Par Chloé Chahnamian
14 décembre 2022
MAJ : 1 janvier 2023
8 commentaires

Grande figure de l’histoire, mais aussi du cinéma, grâce à Romy Schneider qui l’interprète à trois reprises dans la trilogie Sissi de Ernst Marischka, Élisabeth de Wittelsbach suscite toujours l’admiration et la fascination. Après la série autrichienne Netflix intitulée L’Impératrice, Sissi se voit dresser un nouveau portrait avec Corsage, long-métrage de la cinéaste autrichienne Marie Kreutzer. La plus célèbre des impératrices est interprétée par la fascinante Vicky Krieps, qui trouve ici un rôle qui lui semble taillé sur mesure. Corsage remanie et modernise l’histoire de Sissi pour en dévoiler un pendant beaucoup plus tragique, bien loin des représentations magnifiées et glamourisées de l’impératrice Élisabeth d’Autriche.

Photo Vicky Krieps

Une Sissi pas comme les autres

Comme Catherine de Médicis, Marie Stuart ou encore Marie-Antoinette, Élisabeth Amélie Eugénie de Wittelsbach ou « Sissi », fait partie de ces femmes qui ont marqué la grande histoire. Après son mariage avec l’Empereur d’Autriche François-Joseph Ier en 1854 (âgée de 16 ans), la duchesse est devenue impératrice et l’une des femmes les plus célèbres du monde par la même occasion. Admirée pour sa prestance et sa beauté hypnotisante, Sissi a depuis occupé les écrans, devant un véritable objet de cinéma notamment grâce aux films d’Ernst Marischka avec Romy Schneider. 

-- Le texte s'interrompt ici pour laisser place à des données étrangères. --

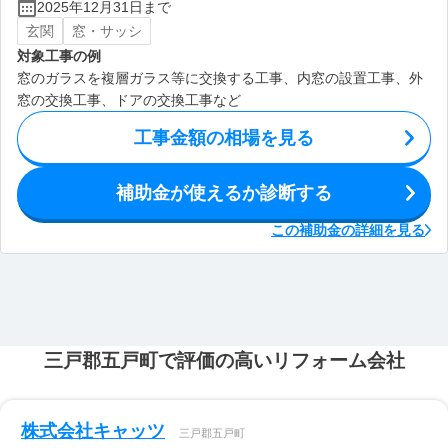
2025年12月31日まで
玄関
窓・サッシ
対象工事の例
窓のガラスを複層ガラス等に交換する工事、内窓の設置工事、外
窓の交換工事、ドアの交換工事など
工事金額の相場を見る
補助金が使えるか診断する
この補助金の詳細を見る
三戸郡五戸町で評価の高いリフォーム会社
株式会社キャッツ
三戸郡五戸町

Une question se pose obligatoirement à chaque nouvelle œuvre consacrée à l’impératrice : comment raconter à nouveau la vie d’une femme aussi connue que Sissi ? Marie Kreutzer, la réalisatrice de Corsage, a bien conscience de cette problématique et a donc fait des choix audacieux, comme celui de ne jamais prononcer le nom « Sissi » ou encore de nous présenter l’impératrice à l’âge de quarante ans, bien loin donc des représentations plus juvéniles et habituelles de Sissi.

 

Corsage : Photo Vicky KriepsAu-delà des conventions

 

La Sissi de Vicky Krieps, qui prouve encore une fois l’étendue de son talent, n’est pas le personnage romantisé et glamourisé traditionnellement représenté. Ici, nous sommes spectateurs de la vie d’Élisabeth, une femme terriblement seule, constamment observée, épiée, et qui ne s’épanouit plus dans sa fonction. Cette femme admirée pour sa beauté, sa chevelure immense et ses robes majestueuses est montrée sous un angle différent.

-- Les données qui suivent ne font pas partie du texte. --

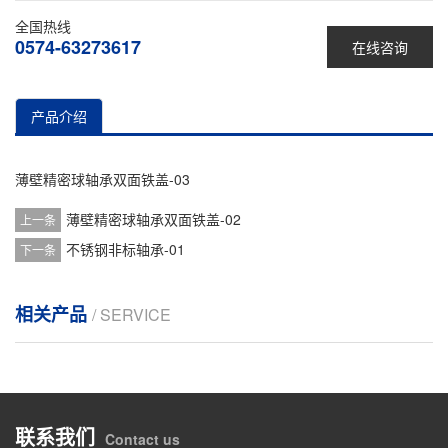
全国热线
0574-63273617
在线咨询
产品介绍
薄壁精密球轴承双面铁盖-03
薄壁精密球轴承双面铁盖-02
上一条
不锈钢非标轴承-01
下一条
相关产品
/ SERVICE
联系我们
Contact us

Corsage a pour ambition de dévoiler la personnalité de l’impératrice, de révéler ses angoisses, ses ambitions, mais aussi de la montrer dans son quotidien et d’insister sur ce qui faisait d’elle une femme si différente, moderne et intelligente. Ainsi, le film réécrit l’histoire et décide de remplir son récit d’anachronismes plus ou moins pertinents.

 

Corsage : Photo Vicky Krieps, Finnegan OldfieldUn objet de cinéma avant l’heure

 

Enfermement impérial

En soi, si le téléphone sur un mur et le panneau de sortie de secours lumineux n’apportent rien à l’histoire, certains anachronismes arrivent à apporter des touches de modernité prouvant que Sissi était bien en avance sur son temps. Et c’est peut-être ce qui constitue toute la tragédie du personnage.

L’anachronisme le plus intéressant est peut-être celui de sa rencontre avec le pionnier du cinéma Louis Le Prince, qui filme l’impératrice et ainsi, fige son image dans le temps. La musique moderne s’accorde étrangement au récit et vient révéler la poésie qui se dégage du tragique destin de Sissi l’impératrice. Sissi est représentée comme une femme ayant envie de s’investir dans la politique de son pays, mais qui est sans cesse écartée par son mari. Constamment renvoyée à sa condition de femme d’empereur, elle est une « femme de » avant d’être elle-même. Sissi est un visage et un corps avant d’être une personne, elle n’est rien d’autre que la vitrine de l’empire d’Autriche.

 

Corsage : Photo Vicky KriepsUne femme comme une autre, ou presque

 

La mise en scène s’applique à faire ressentir cette impression de contrainte constante en la montrant souvent en train de se faire coiffer, apprêter, étirer. Son corps vieillissant, Sissi pourrait feindre à son devoir premier, celui d’être un physique avant tout. Escrime, équitation et gymnastique, le sport est le seul moyen pour Sissi de garder le pouvoir sur son corps qui vieillit. 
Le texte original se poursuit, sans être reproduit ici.